Exercise — Within the material below, locate the line with "has been the leading" and the line with "is published by the National Historical", then return those two lines and all lines between them, exactly as written.
(Records provided Opens)
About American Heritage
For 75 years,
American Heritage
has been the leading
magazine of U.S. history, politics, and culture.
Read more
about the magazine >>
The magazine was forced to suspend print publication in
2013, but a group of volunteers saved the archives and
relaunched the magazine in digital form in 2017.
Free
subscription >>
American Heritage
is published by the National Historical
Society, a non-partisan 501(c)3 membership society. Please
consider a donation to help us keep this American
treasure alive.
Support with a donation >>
(Records provided Closes)
Expected answer —
has been the leading
magazine of U.S. history, politics, and culture.
Read more
about the magazine >>
The magazine was forced to suspend print publication in
2013, but a group of volunteers saved the archives and
relaunched the magazine in digital form in 2017.
Free
subscription >>
American Heritage
is published by the National Historical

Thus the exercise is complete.